I coughed and sneezed as she searched my pants. When she was done she threw the pants to the floor again and started searching me. She then tore off all the handkerchiefs I had taped to the wall along the bed, and deliberately stepped on my bedding. She also threw my blindfold on the floor and dragged it around with her foot, then kicked it out of the cell door and went out to lock it behind her. Next, I heard her opening the next cell door and aggressively yelling at the prisoners there, “Come here!”
I picked up the cotton jacket and pants and put them on, and then cleaned up and washed the objects scattered all over the floor. The next day when the dry rice was delivered, I saved some rice and used the hand paper to re-paste the walls. I cherished the rice, because now every grain of rice is very valuable to me, I have to rely on it to fight for survival.

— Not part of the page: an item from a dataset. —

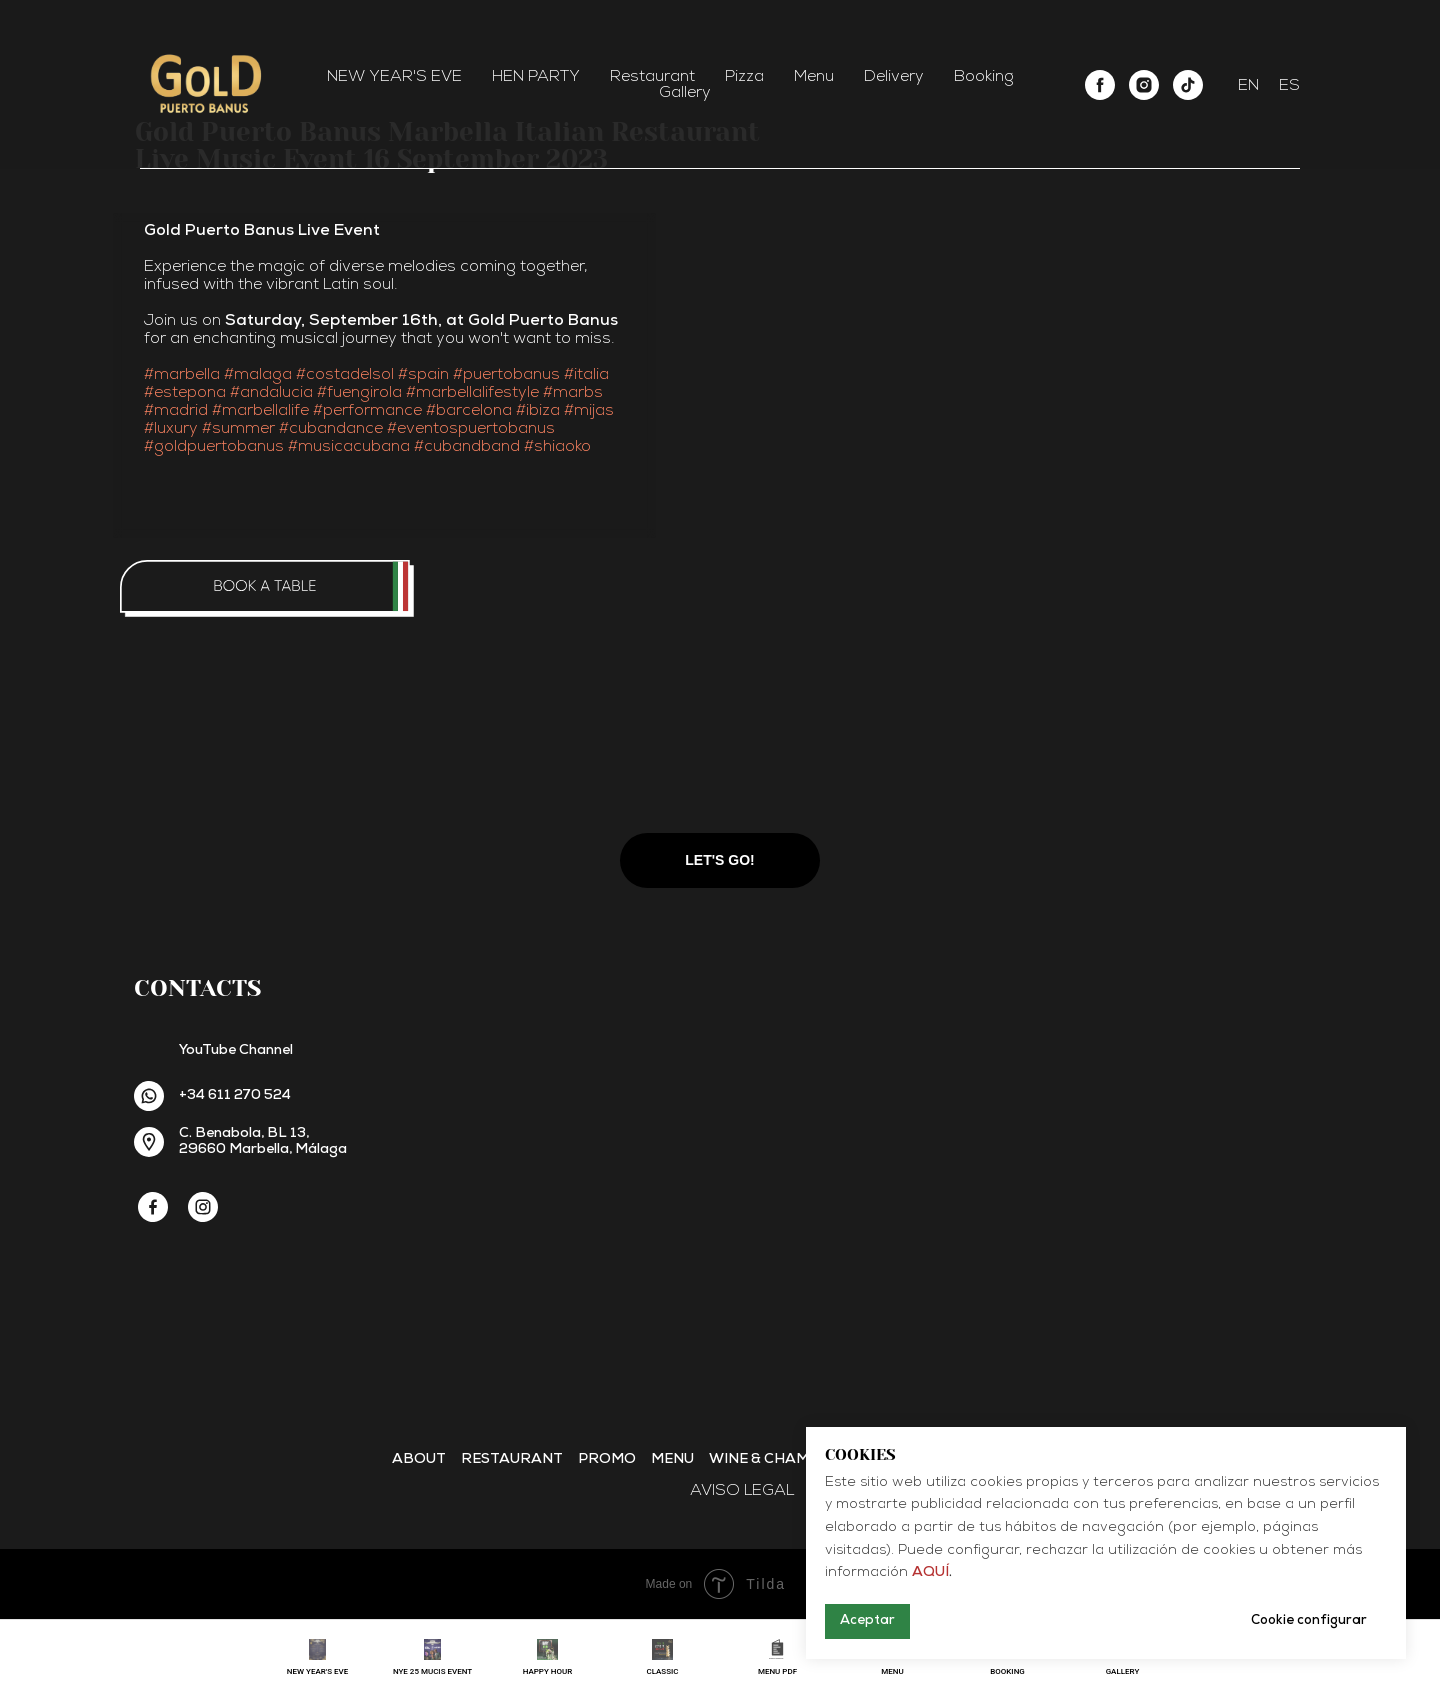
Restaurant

I had to wait until Sunday to borrow sewing needles and scissors from the guards to make another blindfold.
Searching the cells had become a regular prison regulation. It was done from time to time by military women guards and the like. I had put handkerchiefs on my walls several times and sewn several pieces of blindfolds. I counted out the grains of rice one by one and tried to use them sparingly, not wasting a single one when I was putting up the handkerchiefs.
I couldn’t sleep because of the all-night coughing fits. My head hurt like it was splitting. The next morning, I could hardly get up. I went to the small window and called out, “Report!”
One of the more amiable guards opened the small window.
“I’m sick. Can I see a doctor?” I demanded.
She handed me a thermometer. After a few minutes took it out and looked at it and said, “You’re running a fever, a pretty high fever.” She gave me two aspirin and instructed me to drink more boiled water. I kept waiting for the doctor, but he didn’t come. When that watchman was off duty, I asked to see the doctor again.
She hesitated for a moment and said, “That doctor has gone to the countryside for re-education. I don’t know when he can come back. Maybe another doctor will come to replace her. You can report to the guards tomorrow. If you don’t feel well, you can go to bed now.” She gave me two more aspirin.
It was good enough to give me permission to lie down, but I had a splitting headache, chills all around me, shivering, and I knew my body temperature was still rising.